Prof. Dr. Nuray SENEMOĞLU

     İnsanların doğuştan getirdikleri zihinsel güçlerin, öğrenmelerinde önemli bir etkiye sahip olduğu görüşü, eğitimde kendini uzun yıllardan beri hissettirmektedir; Oysa, son yıllarda yapılan araştırma sonuçları, her bireyin öğrenme gücü ve hızına uygun öğrenme koşulları sağlandığında öğrenme düzeyi ve niteliğinin yükselebileceğini- ortaya koymaktadır. Öğrencilerin okuldaki öğrenmelerinde gözlenen farkların nedeninin büyük ölçüde doğuştan getirilen özellikler değil, çevresel etkenler olduğu gözlenmektedir. Okulda geçerli öğrenmelerin oluşturulmasını birçok etken belirlemektedir. Bunların bir bölümü zekâ, genel yetenek, öğretmenlerin kişilik özellikleri, ailenin sosyoekonomik statüsü gibi değişmeye dirençli değişkenlerdir. Diğer bolümü de öğretimin niteliği, öğretmen ve öğrencinin öğrenmede harcadığı zaman, öğrencilerin bilişsel giriş davranışları, duyuşsal giriş özellikleri gibi değişmeye açık etkenlerdir (Bloom, 1984, s. 6) Bu durum, değişmeye açık değişkenlerin öğretme-öğrenme ortamında etkilice kullanılmasıyla, öğrencilerin kazandırılmak istenen davranışları büyük ölçüde öğrenebileceğini göstermektedir.

     Anania ve Burke (1980) tarafından yapılan araştırmalarda, en iyi öğrenme koşulu olan bire bir öğretim ortamındaki öğrenci başarısının, geleneksel yöntemin uyguladığı sınıf ortamındaki öğrenci başarısından iki standart kayma daha yukarda olduğu gözlenmiştir.

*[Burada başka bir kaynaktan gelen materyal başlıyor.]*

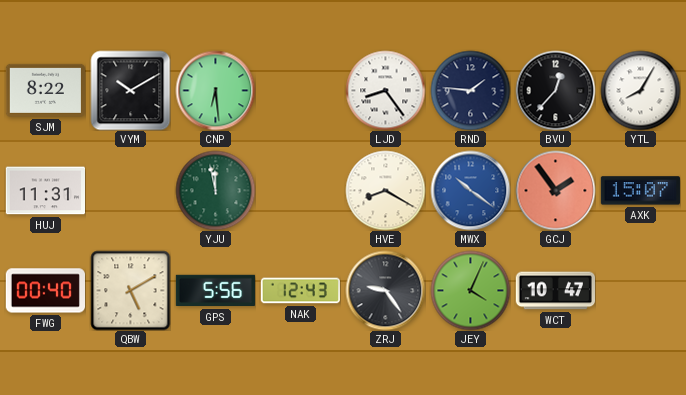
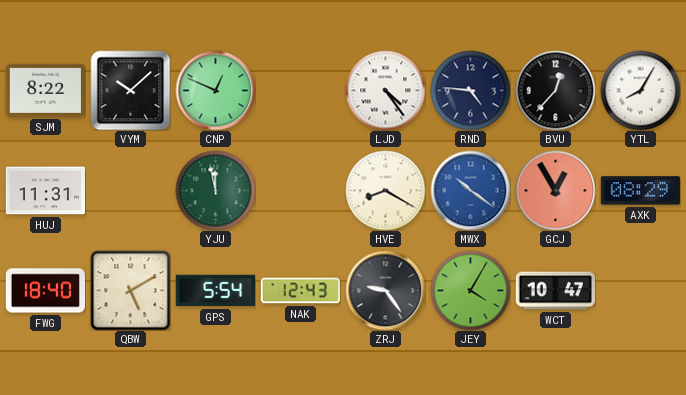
VYM: 10:10 -> 10:08
CNP: 6:29 -> 12:49
LJD: 8:24 -> 4:24
RND: 1:46 -> 4:46
GCJ: 1:54 -> 12:55
AXK: 15:07 -> 08:29
FWG: 00:40 -> 18:40
GPS: 5:56 -> 5:54
JEY: 4:04 -> 4:05
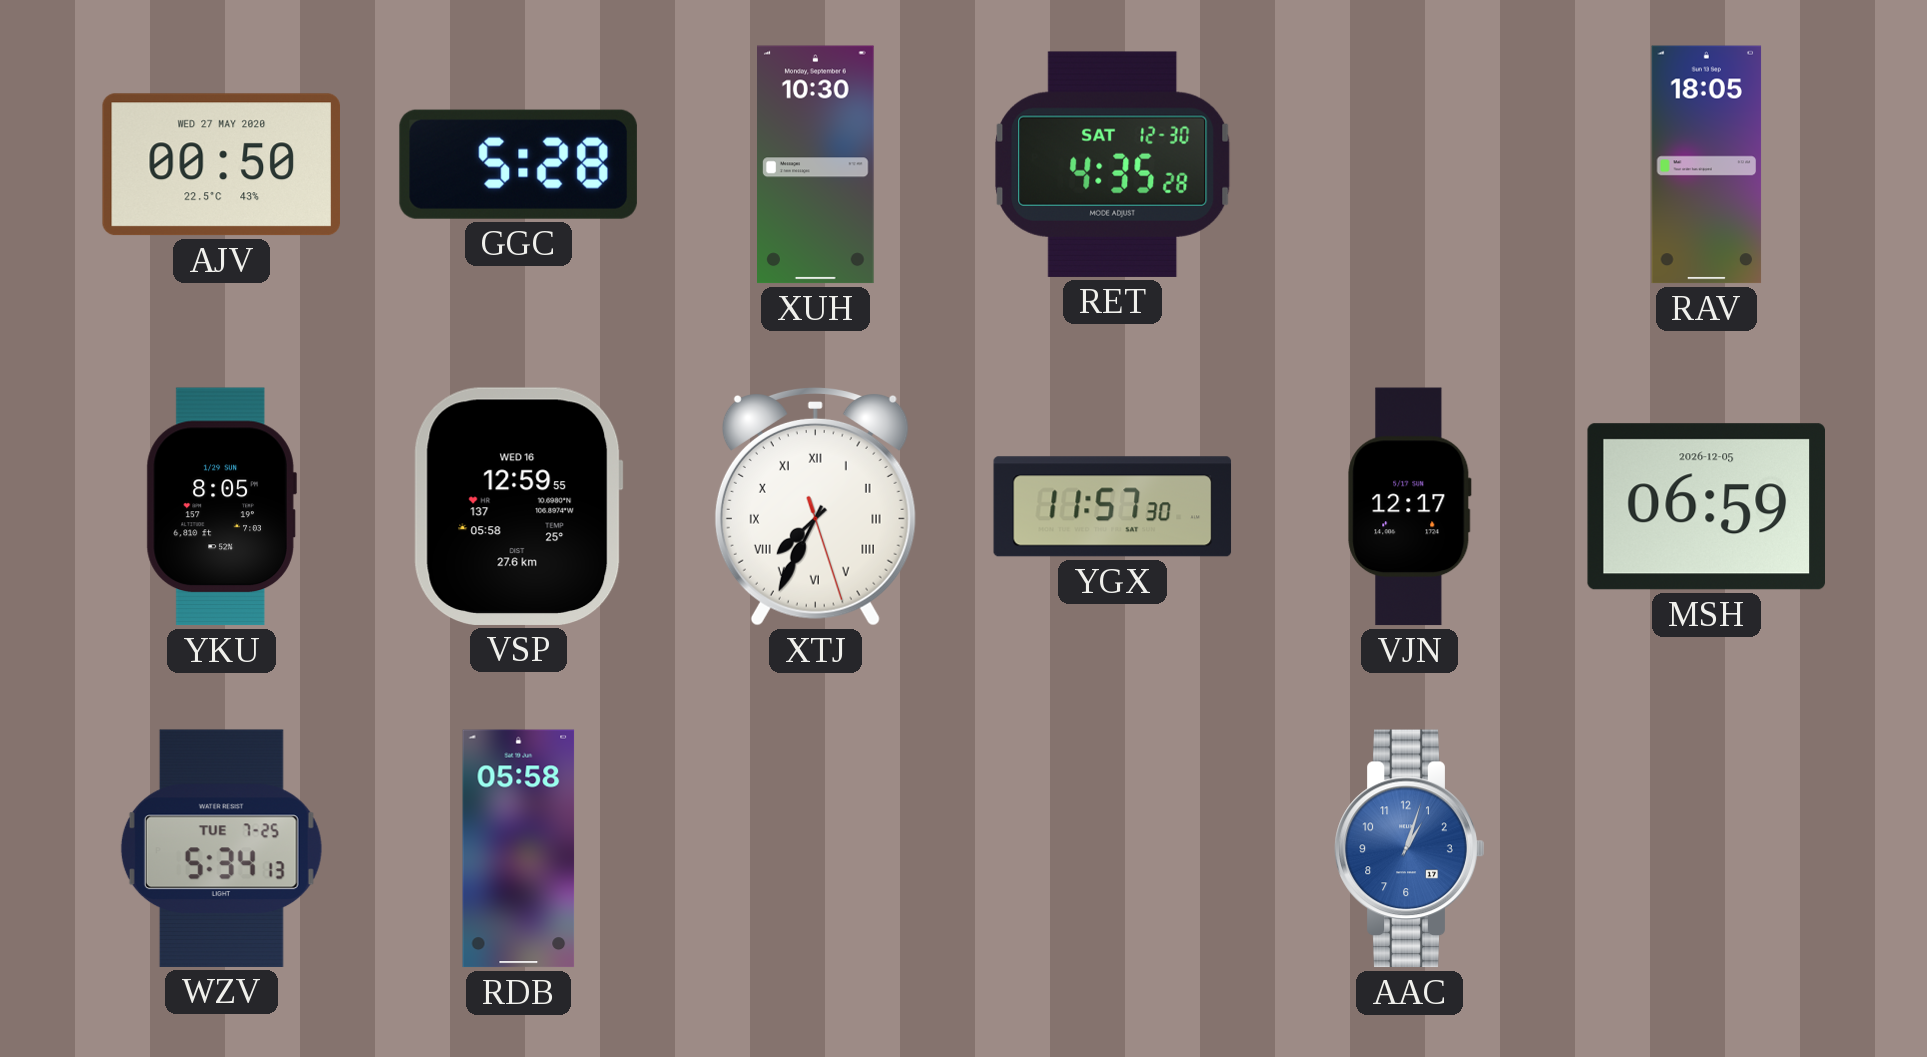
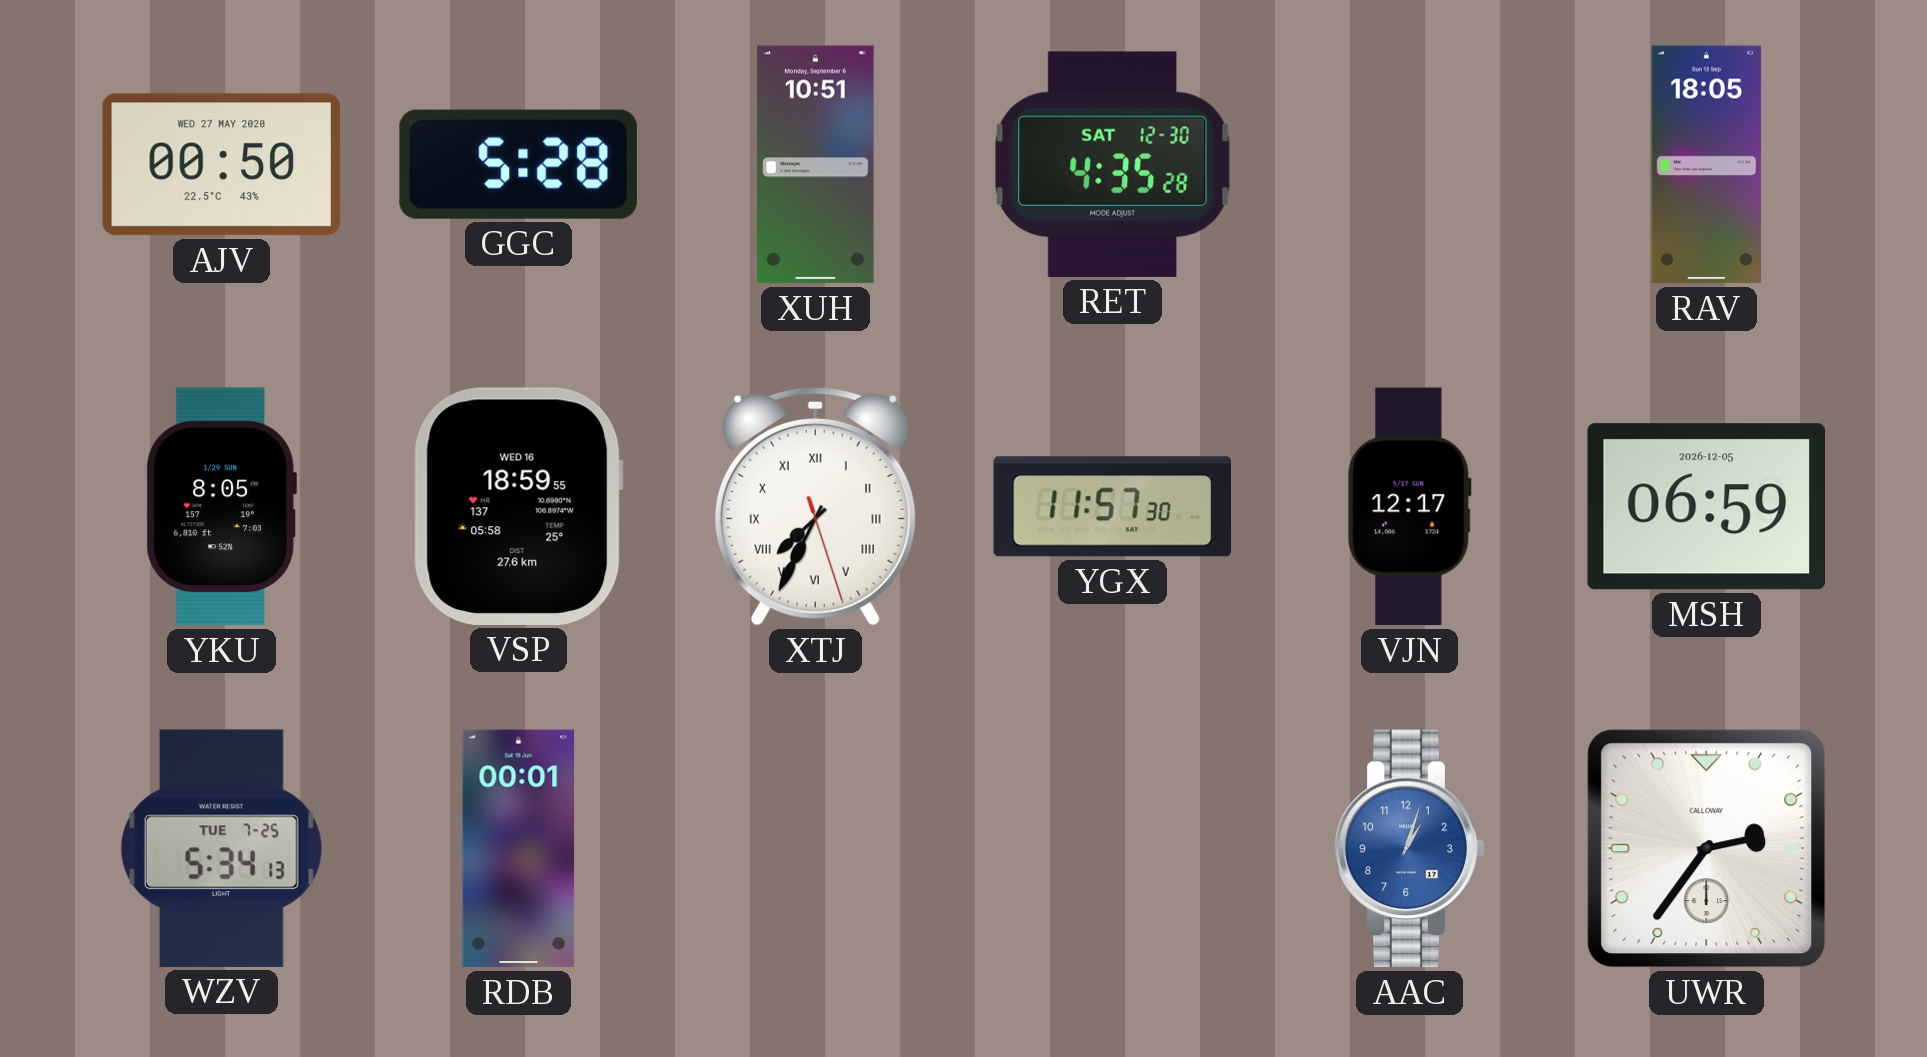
XUH: 10:30 -> 10:51
VSP: 12:59 -> 18:59
RDB: 05:58 -> 00:01
UWR: none -> 2:36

Bloom ve arkadaşları tarafından «2 standart kayma problemi» olarak adlandırılan bire bir Öğretim durumundaki ortalama öğrenci başarısının, geleneksel yöntemle öğrenen ortalama öğrenci başarısından iki standart kayma daha yukarda olması, grupla öğretimde ekonomik olarak bu farkı azaltacak ya da ortadan kaldırabilecek yollar aramayı gerektirmiştir. Bu nedenle, araştırmacılar öğrenmeyi etkileyen değiştirilebilir değişkenleri öğretim ortamında bir arada işe koşarak .. öğrenme üstündeki .etkilerini araştırmaya yönelmiştir. Öğrenme ve öğretmede etkili olan bazı değişkenlerin, öğrenme üzerinde farklı düzeylerde etkilere sahip olduğu gözlenmektedir. Walberg tarafından irdelenen bir dizi araştırma sonucuna göre, öğrenci başarısını pekiştirme 1.2; dönüt-düzeltme 1.0; ipuçları 1.0; öğrenci katılımı 1.0; öğrencinin öğrenmeye harcadığı zaman 1.0; bilişsel giriş davranışları 0.6 standart kayma yükselmekti.r (Bloorn, 1984). Ayrıca söz konusu değişkenlerin etkilerinin toplanabilir özelliğe sahip olduğu gözlenmektedjr. Bu durum, birebir öğretim ortamında ulaşılan öğrenme düzeyine, grupla öğretimde de daha ekonomik olarak ulaşabilmek açısından umut vericidir.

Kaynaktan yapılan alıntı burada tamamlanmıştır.